Zulip Chat Archive
Stream: Machine Learning for Theorem Proving
Topic: LeanUniverse
Jason Rute (Jan 11 2025 at 07:17):
Aram Markosyan (not on Zulip) posted a tool LeanUniverse on X: https://x.com/aramhmarkosyan/status/1877800019522470009?s=46
GitHub: https://github.com/facebookresearch/LeanUniverse
Jason Rute (Jan 11 2025 at 07:17):
It seems to be (yet another) tool for extracting Lean data. Note it is Creative Commons, so it can’t be used for commercial purposes.
Jason Rute (Jan 11 2025 at 07:17):
@Kaiyu Yang do you know what this is?
Jason Rute (Jan 11 2025 at 07:18):
(Also a pet peeve of mine is people posting this stuff on X and not here. They would be more likely to reach the right people here. Although, I’m not sure who the intended users are.)

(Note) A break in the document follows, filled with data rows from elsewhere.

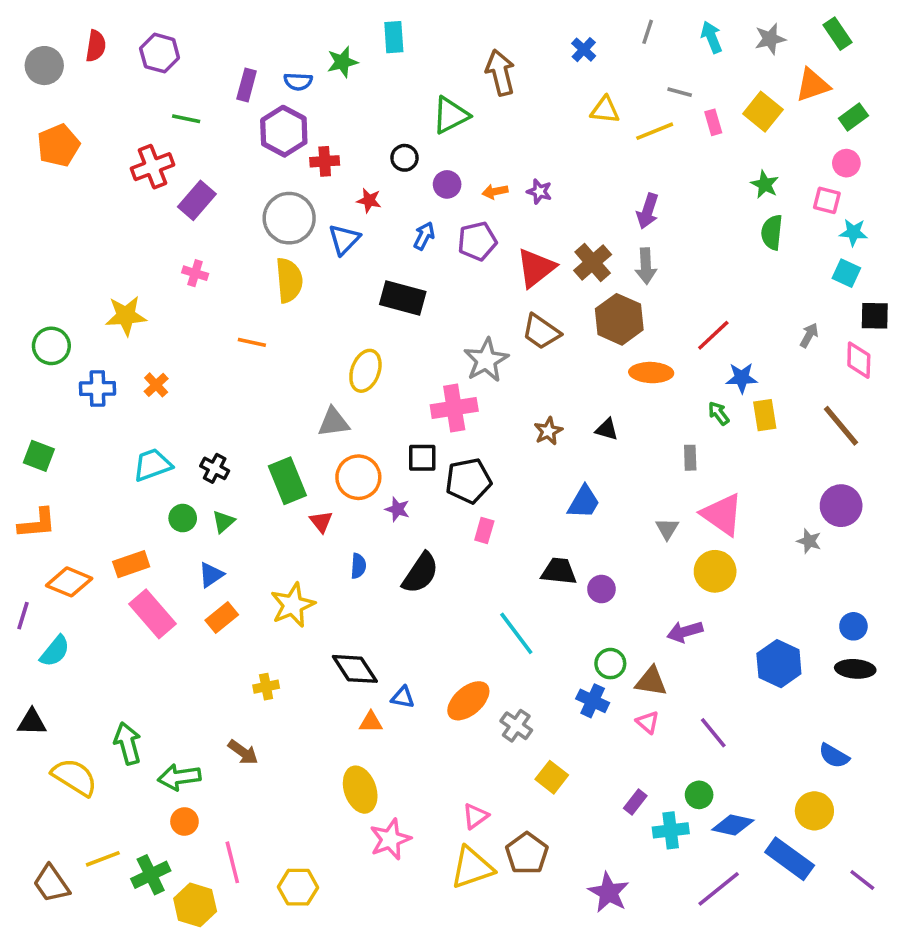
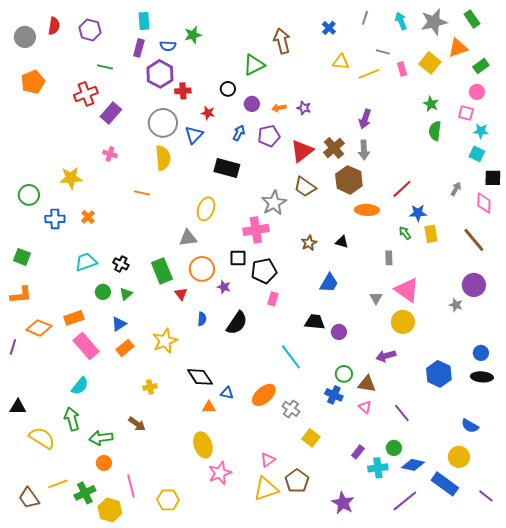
cyan rectangle: (394, 37) -> (144, 21), moved
gray star: (770, 39) -> (434, 22), size x1.5
cyan semicircle: (55, 651) -> (80, 386), moved

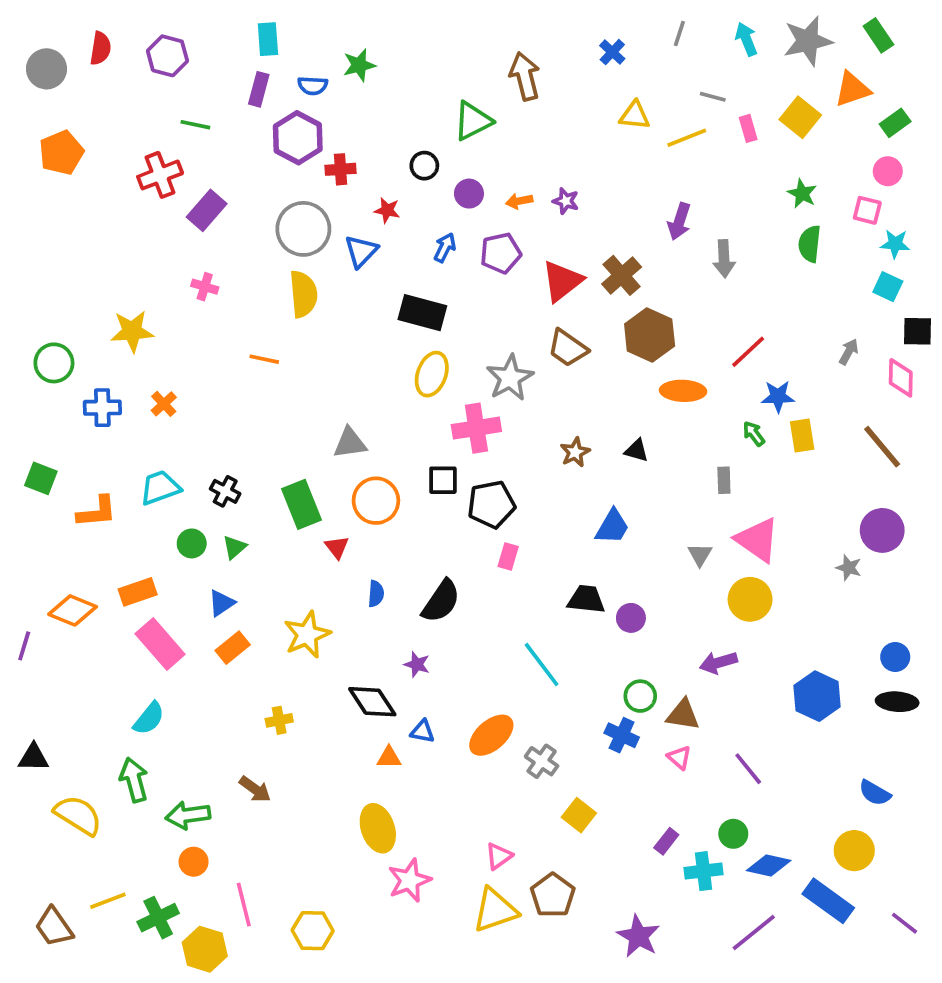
gray arrow: (364, 150) -> (724, 259), moved
yellow ellipse: (206, 209) -> (432, 374), moved
purple star: (224, 287) -> (417, 664), moved
orange L-shape: (21, 295) -> (97, 512), moved

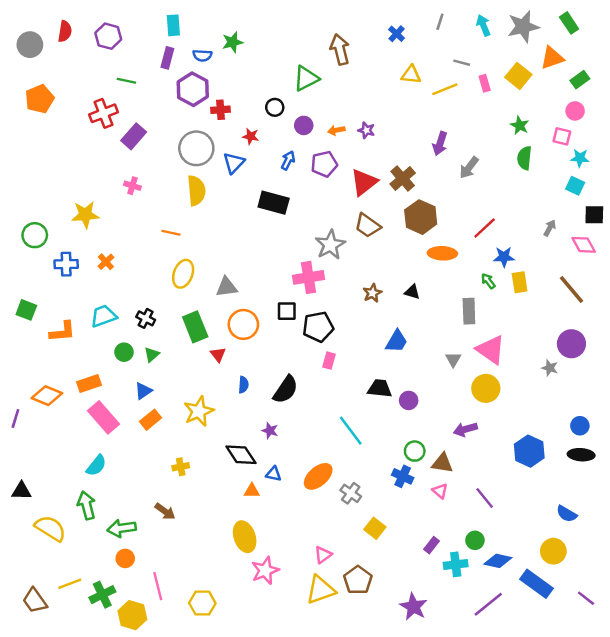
gray arrow: (724, 259) -> (469, 168), turned 40
yellow ellipse: (432, 374) -> (183, 274), moved
pink diamond: (901, 378) -> (584, 245), turned -30
gray rectangle: (724, 480) -> (469, 311), size x1.5

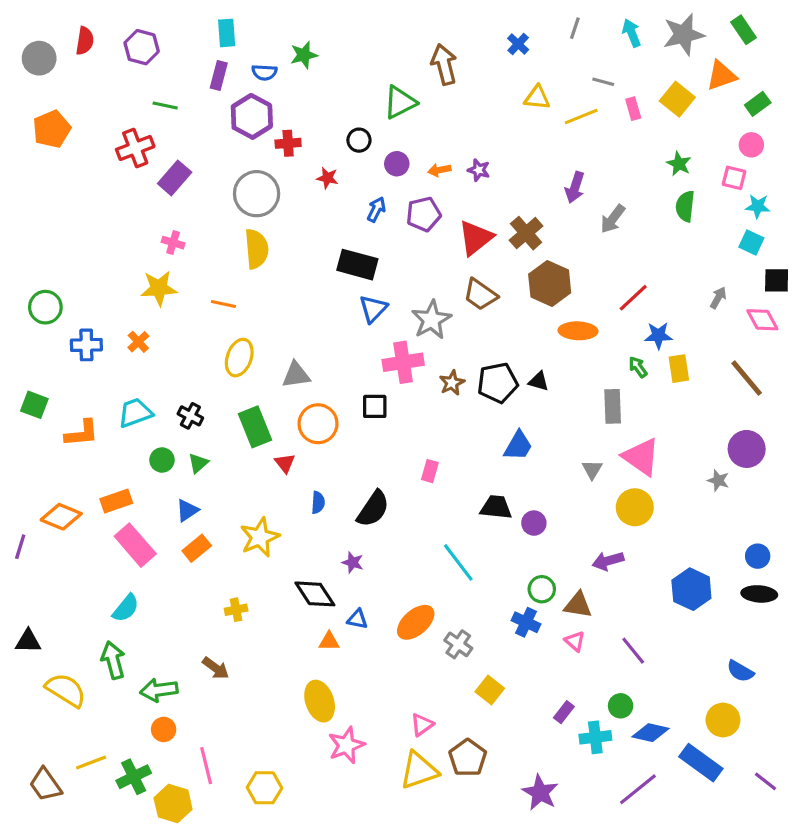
blue triangle: (234, 163) -> (373, 309), moved
yellow star: (85, 215) -> (159, 288), moved
brown star: (372, 293) -> (452, 383), moved
black pentagon: (318, 327) -> (498, 383), moved

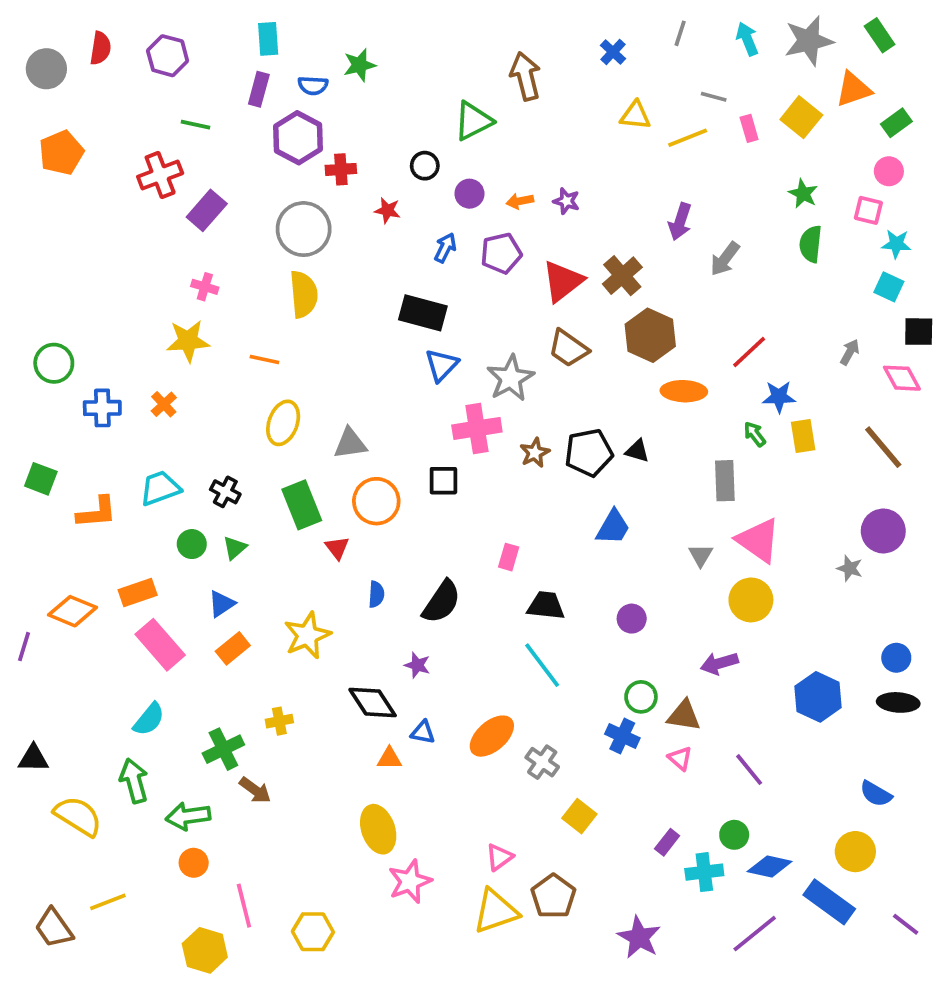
black trapezoid: (496, 507) -> (546, 606), moved
green cross: (134, 777) -> (223, 749), moved

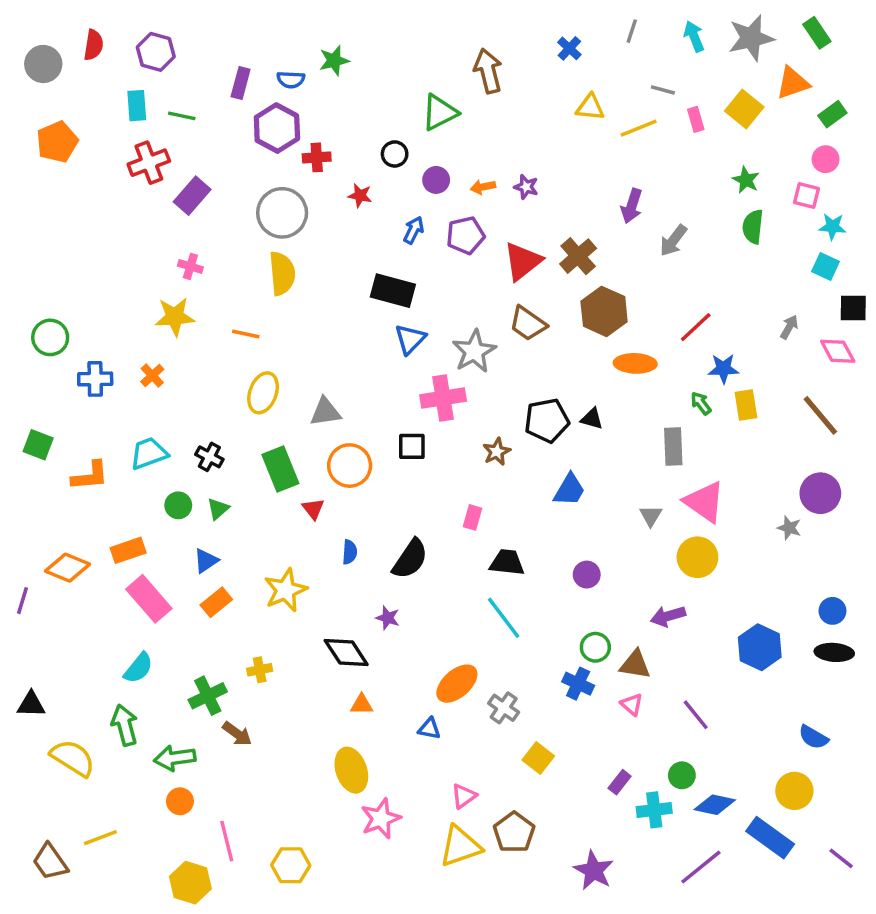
cyan rectangle: (268, 39) -> (137, 106), moved
brown star: (535, 453) -> (497, 452), moved
blue triangle: (423, 732) -> (429, 729), moved

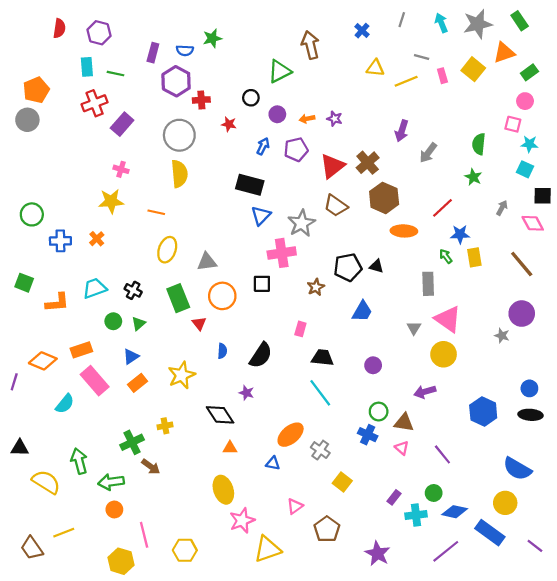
gray circle: (43, 64) -> (27, 120), moved
green star: (746, 180) -> (473, 177), moved
cyan semicircle: (138, 668) -> (65, 404), moved
blue semicircle: (813, 737) -> (517, 469), size x1.5
yellow triangle: (460, 846) -> (267, 549), moved

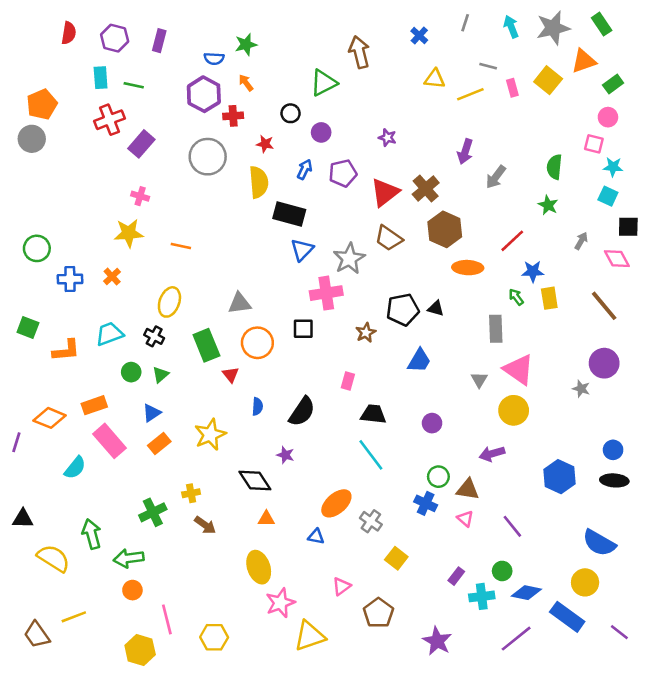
purple rectangle: (153, 53) -> (159, 41), moved
orange arrow: (307, 119) -> (246, 83), moved, turned 64
yellow semicircle: (179, 174) -> (259, 182), moved
yellow ellipse: (167, 250) -> (169, 302), moved
brown arrow: (151, 467) -> (205, 525), moved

Eric Wieser (Jan 11 2025 at 22:22):
Looking more closely, this is an aggregation tool built on top of LeanDojo
Kaiyu Yang (Jan 12 2025 at 02:11):
Yes, I know this, though I'm not a direct contributor to this project. From my understanding, to get a larger and more diverse Lean dataset for training, it crawls Lean repos from GitHub, use LeanDojo to extract data from them, and aggregate the resulting datasets.
Last updated: May 02 2025 at 03:31 UTC